## Task inputs
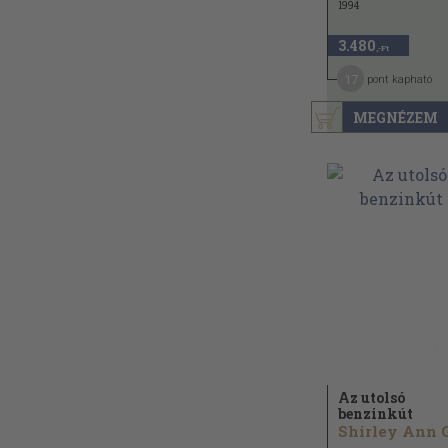
1994
3.480
,-Ft
17
pont kapható
MEGNÉZEM
Az utolsó
benzinkút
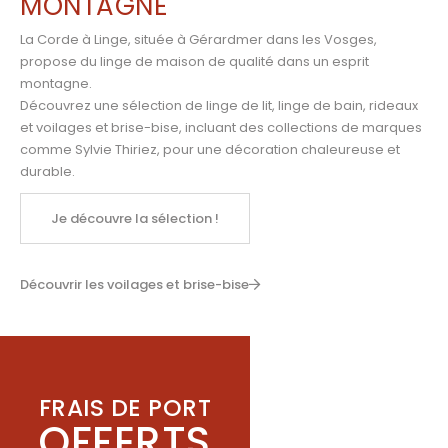
MONTAGNE
La Corde à Linge, située à Gérardmer dans les Vosges,
propose du linge de maison de qualité dans un esprit
montagne.
Découvrez une sélection de linge de lit, linge de bain, rideaux
et voilages et brise-bise, incluant des collections de marques
comme
Sylvie Thiriez
,
pour une décoration chaleureuse et
durable.
Je découvre la sélection !
Découvrir les voilages et brise-bise
FRAIS DE PORT
OFFERTS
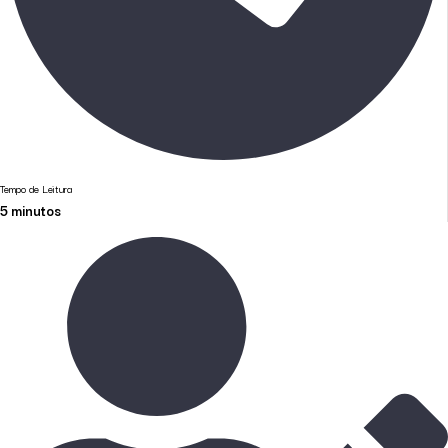
Tempo de Leitura
5
minutos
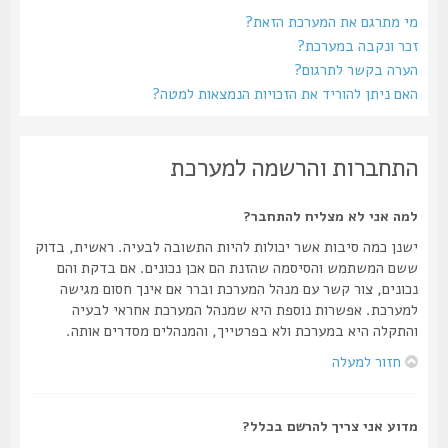
מי מתרגם את המערכת הזאת?
זכר ונקבה במערכת?
הערה בקשר לתרגום?
האם ניתן להוריד את הזכויות הנמצאות למטה?
התחברות והרשמה למערכת
למה אני לא מצליח להתחבר?
ישנן כמה סיבות אשר יכולות להיות התשובה לבעיה. ראשית, בדוק
ששם המשתמש והסיסמה שהזנת הם אכן נכונים. אם בדקת והם
נכונים, צור קשר עם מנהל המערכת וברר אם אינך חסום מגישה
למערכת. אפשרות נוספת היא שמנהל המערכת אחראי לבעיה
והתקלה היא במערכת ולא בפרטייך, והמנהלים מסדרים אותה.
חזור למעלה
מדוע אני צריך להרשם בכלל?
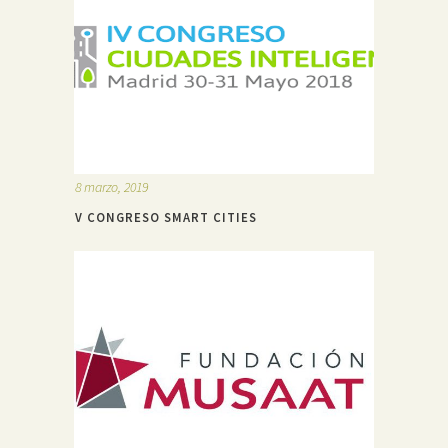
8 marzo, 2019
V CONGRESO SMART CITIES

## Exercise
Output nothing but the entries above, exactly, once the pictures are removed.

## Response area
1994
3.480
,-Ft
17
pont kapható
MEGNÉZEM
Az utolsó
benzinkút
MONTAGNE
La Corde à Linge, située à Gérardmer dans les Vosges,
propose du linge de maison de qualité dans un esprit
montagne.
Découvrez une sélection de linge de lit, linge de bain, rideaux
et voilages et brise-bise, incluant des collections de marques
comme
Sylvie Thiriez
,
pour une décoration chaleureuse et
durable.
Je découvre la sélection !
Découvrir les voilages et brise-bise
FRAIS DE PORT
OFFERTS
Tempo de Leitura
5
minutos
מי מתרגם את המערכת הזאת?
זכר ונקבה במערכת?
הערה בקשר לתרגום?
האם ניתן להוריד את הזכויות הנמצאות למטה?
התחברות והרשמה למערכת
למה אני לא מצליח להתחבר?
ישנן כמה סיבות אשר יכולות להיות התשובה לבעיה. ראשית, בדוק
ששם המשתמש והסיסמה שהזנת הם אכן נכונים. אם בדקת והם
נכונים, צור קשר עם מנהל המערכת וברר אם אינך חסום מגישה
למערכת. אפשרות נוספת היא שמנהל המערכת אחראי לבעיה
והתקלה היא במערכת ולא בפרטייך, והמנהלים מסדרים אותה.
חזור למעלה
מדוע אני צריך להרשם בכלל?
8 marzo, 2019
V CONGRESO SMART CITIES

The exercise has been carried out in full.